Biden and Suga are also expected to discuss human rights issues related to China, including the situation in Hong Kong and Xinjiang, the official said.
The summit is expected to yield a formal statement on Taiwan, a Chinese-claimed, self-ruled island under increasing military pressure from Beijing, said the official, who did not want to be identified.
It would be the first joint statement on Taiwan by U.S. and Japanese leaders since 1969, but appears likely to fall short of what Washington has been hoping from Suga, who inherited a China policy that sought to balance security concerns with economic ties when he took over as premier last September.
In a statement after a March meeting of U.S.-Japan officials, the two sides “underscored the importance of peace and stability in the Taiwan Strait” and shared “serious concerns” about human rights in Hong Kong and Xinjiang.
The U.S. official said that both countries, while not wanting to raise tensions or provoke China, were trying to send a clear signal that Beijing’s dispatch of warplanes into Taiwan’s air defense zone was incompatible with maintaining peace and stability.
A Japanese foreign ministry official said this week it had not been decided whether there would be a joint statement and two Japanese ruling party lawmakers familiar with the discussions said officials have been divided over whether Suga should endorse a strong statement on Taiwan.
The U.S. official said Washington would not “insist on Japan somehow signing on to every dimension of our approach” and added: “We also recognize the deep economic and commercial ties between Japan and China and Prime Minister Suga wants to walk a careful course, and we respect that.”

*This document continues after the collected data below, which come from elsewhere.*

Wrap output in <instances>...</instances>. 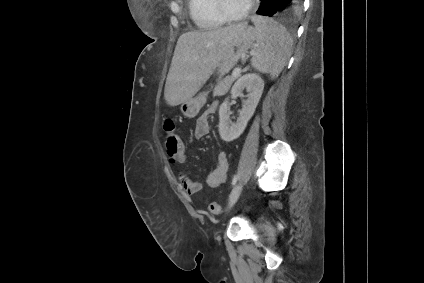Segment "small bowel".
<instances>
[{"label":"small bowel","mask_w":424,"mask_h":283,"mask_svg":"<svg viewBox=\"0 0 424 283\" xmlns=\"http://www.w3.org/2000/svg\"><path fill=\"white\" fill-rule=\"evenodd\" d=\"M218 108V103L213 102L204 113L197 119L194 136L200 139L209 133V116L213 114ZM168 157L172 163H183L185 159L184 147L182 153L170 155L171 147L166 145ZM229 170V159L228 155L224 151H220L217 155V162L214 168H212L206 175V183L209 187L214 188L223 184L227 180ZM177 180L183 190L189 194L194 195L202 189V184L191 178L188 173L184 170H178L176 173Z\"/></svg>","instance_id":"1"}]
</instances>
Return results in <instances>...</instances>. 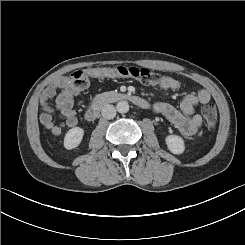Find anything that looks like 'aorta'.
<instances>
[{
  "instance_id": "762f6f07",
  "label": "aorta",
  "mask_w": 245,
  "mask_h": 245,
  "mask_svg": "<svg viewBox=\"0 0 245 245\" xmlns=\"http://www.w3.org/2000/svg\"><path fill=\"white\" fill-rule=\"evenodd\" d=\"M116 108L119 113L124 114L129 111V104L127 101H119Z\"/></svg>"
}]
</instances>
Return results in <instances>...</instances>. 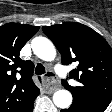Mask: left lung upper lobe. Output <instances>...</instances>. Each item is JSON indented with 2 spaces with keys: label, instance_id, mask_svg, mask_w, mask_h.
Segmentation results:
<instances>
[{
  "label": "left lung upper lobe",
  "instance_id": "left-lung-upper-lobe-1",
  "mask_svg": "<svg viewBox=\"0 0 112 112\" xmlns=\"http://www.w3.org/2000/svg\"><path fill=\"white\" fill-rule=\"evenodd\" d=\"M44 33L61 53L64 65L77 63L69 79L78 81L62 85L73 96V102L108 106L112 99V49L107 41L90 27L72 22L43 26Z\"/></svg>",
  "mask_w": 112,
  "mask_h": 112
}]
</instances>
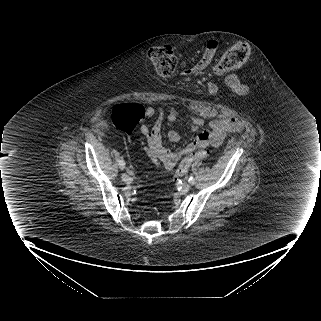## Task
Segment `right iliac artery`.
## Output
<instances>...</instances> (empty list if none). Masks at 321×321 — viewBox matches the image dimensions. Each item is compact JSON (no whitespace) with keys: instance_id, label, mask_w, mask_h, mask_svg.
Instances as JSON below:
<instances>
[{"instance_id":"82829eb1","label":"right iliac artery","mask_w":321,"mask_h":321,"mask_svg":"<svg viewBox=\"0 0 321 321\" xmlns=\"http://www.w3.org/2000/svg\"><path fill=\"white\" fill-rule=\"evenodd\" d=\"M118 164H119V166H120L121 169H124V167H125V162H124L123 160H119V161H118Z\"/></svg>"}]
</instances>
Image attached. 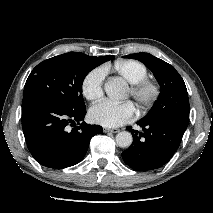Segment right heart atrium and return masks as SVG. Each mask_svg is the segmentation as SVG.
I'll list each match as a JSON object with an SVG mask.
<instances>
[{"mask_svg": "<svg viewBox=\"0 0 213 213\" xmlns=\"http://www.w3.org/2000/svg\"><path fill=\"white\" fill-rule=\"evenodd\" d=\"M105 76L103 67L93 68L86 74L82 81V93L87 100L95 102L103 96Z\"/></svg>", "mask_w": 213, "mask_h": 213, "instance_id": "1", "label": "right heart atrium"}]
</instances>
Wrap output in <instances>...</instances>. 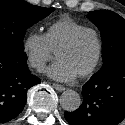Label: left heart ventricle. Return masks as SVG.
<instances>
[{
  "instance_id": "b2bd125f",
  "label": "left heart ventricle",
  "mask_w": 125,
  "mask_h": 125,
  "mask_svg": "<svg viewBox=\"0 0 125 125\" xmlns=\"http://www.w3.org/2000/svg\"><path fill=\"white\" fill-rule=\"evenodd\" d=\"M96 52L95 36L92 33H85L71 48L61 51L58 59L64 61L76 75H79L91 66Z\"/></svg>"
}]
</instances>
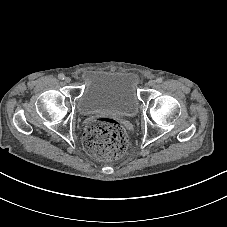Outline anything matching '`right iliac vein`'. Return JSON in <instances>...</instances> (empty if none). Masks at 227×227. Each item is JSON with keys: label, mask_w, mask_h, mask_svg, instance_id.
<instances>
[{"label": "right iliac vein", "mask_w": 227, "mask_h": 227, "mask_svg": "<svg viewBox=\"0 0 227 227\" xmlns=\"http://www.w3.org/2000/svg\"><path fill=\"white\" fill-rule=\"evenodd\" d=\"M65 82L69 83L71 81V78L70 77H65Z\"/></svg>", "instance_id": "63e3f726"}]
</instances>
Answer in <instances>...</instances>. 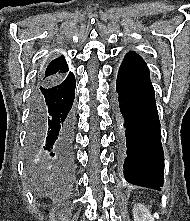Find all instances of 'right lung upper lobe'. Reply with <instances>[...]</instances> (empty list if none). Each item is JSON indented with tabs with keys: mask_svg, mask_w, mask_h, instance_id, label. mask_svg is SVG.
I'll list each match as a JSON object with an SVG mask.
<instances>
[{
	"mask_svg": "<svg viewBox=\"0 0 190 221\" xmlns=\"http://www.w3.org/2000/svg\"><path fill=\"white\" fill-rule=\"evenodd\" d=\"M69 73L71 72H69V68L64 56H60L50 62L45 72H42L40 75L39 81L45 82L48 80L62 78Z\"/></svg>",
	"mask_w": 190,
	"mask_h": 221,
	"instance_id": "right-lung-upper-lobe-1",
	"label": "right lung upper lobe"
}]
</instances>
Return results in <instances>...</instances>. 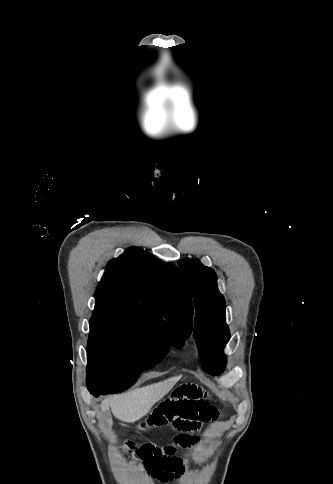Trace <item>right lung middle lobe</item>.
I'll return each instance as SVG.
<instances>
[{
	"label": "right lung middle lobe",
	"instance_id": "1",
	"mask_svg": "<svg viewBox=\"0 0 333 484\" xmlns=\"http://www.w3.org/2000/svg\"><path fill=\"white\" fill-rule=\"evenodd\" d=\"M191 333L180 323H153L121 315H92L87 346V387L107 393L129 388L155 366L170 346L181 348Z\"/></svg>",
	"mask_w": 333,
	"mask_h": 484
}]
</instances>
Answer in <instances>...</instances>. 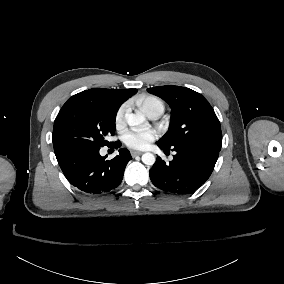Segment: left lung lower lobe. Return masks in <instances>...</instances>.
<instances>
[{
	"label": "left lung lower lobe",
	"mask_w": 284,
	"mask_h": 284,
	"mask_svg": "<svg viewBox=\"0 0 284 284\" xmlns=\"http://www.w3.org/2000/svg\"><path fill=\"white\" fill-rule=\"evenodd\" d=\"M157 144L161 149L173 148L176 154L169 163L157 157L149 170L150 179L160 190L175 194H188L199 188L210 177L219 156L218 151L201 145Z\"/></svg>",
	"instance_id": "obj_1"
}]
</instances>
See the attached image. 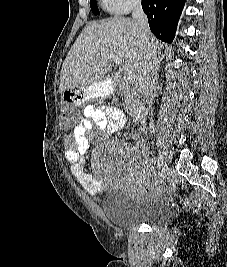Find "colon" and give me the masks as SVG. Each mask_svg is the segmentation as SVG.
Masks as SVG:
<instances>
[{
    "instance_id": "1",
    "label": "colon",
    "mask_w": 227,
    "mask_h": 267,
    "mask_svg": "<svg viewBox=\"0 0 227 267\" xmlns=\"http://www.w3.org/2000/svg\"><path fill=\"white\" fill-rule=\"evenodd\" d=\"M75 104H66L60 115V130H71V126L76 119H80L81 115L78 114V110H70L69 106Z\"/></svg>"
}]
</instances>
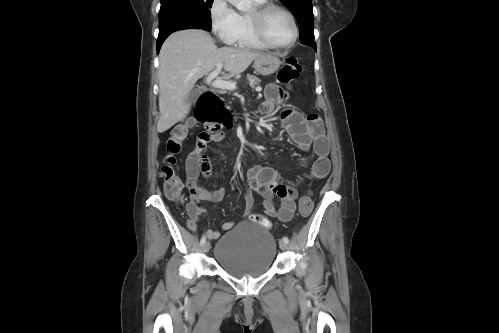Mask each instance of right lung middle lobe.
I'll use <instances>...</instances> for the list:
<instances>
[{"instance_id": "right-lung-middle-lobe-1", "label": "right lung middle lobe", "mask_w": 499, "mask_h": 333, "mask_svg": "<svg viewBox=\"0 0 499 333\" xmlns=\"http://www.w3.org/2000/svg\"><path fill=\"white\" fill-rule=\"evenodd\" d=\"M213 0H161L159 36L182 29L211 30Z\"/></svg>"}]
</instances>
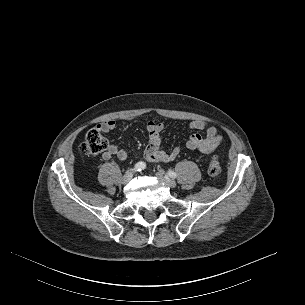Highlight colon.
<instances>
[{
    "label": "colon",
    "instance_id": "colon-1",
    "mask_svg": "<svg viewBox=\"0 0 305 305\" xmlns=\"http://www.w3.org/2000/svg\"><path fill=\"white\" fill-rule=\"evenodd\" d=\"M108 147L107 140L98 129H91L80 145V150L85 155H95L104 152ZM221 171L220 162L217 157H213L209 163L208 173L212 177H217Z\"/></svg>",
    "mask_w": 305,
    "mask_h": 305
}]
</instances>
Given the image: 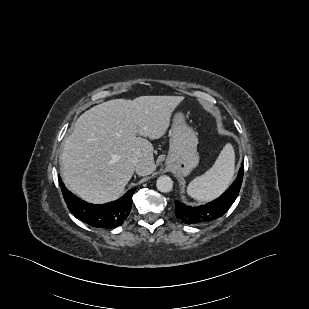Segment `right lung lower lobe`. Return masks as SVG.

With his first in-person summit with Suga, and another planned with South Korea in May, Biden is working to focus on the Indo-Pacific to manage China’s rising power, which he sees as the critical foreign policy issue of the era.
He hopes to energize joint efforts with Australia, India and Japan, in a grouping known as the Quad, as well as with South Korea, to counter both China and longtime U.S. foe North Korea, and its increasingly threatening nuclear weapons program.
It requires a delicate balancing act given Japan and South Korea’s economic ties with China and currently frosty relations between Seoul and Tokyo.
Suga said before leaving for Washington he hoped to show U.S.-Japan leadership in creating a “free and open Indo-Pacific” and build a relationship of trust with Biden.
The emphasis on Japan’s key status should boost Suga ahead of an election this year, but some politicians are pushing him for a tougher stance towards Beijing as it increases maritime activities in the East and South China Seas and near Taiwan.
The United States, the European Union, Britain and Canada have all imposed sanctions on Chinese officials for alleged abuses in Xinjiang and some Japanese lawmakers think Tokyo should adopt its own law allowing it to do the same, even as Japanese executives worry about a Chinese backlash.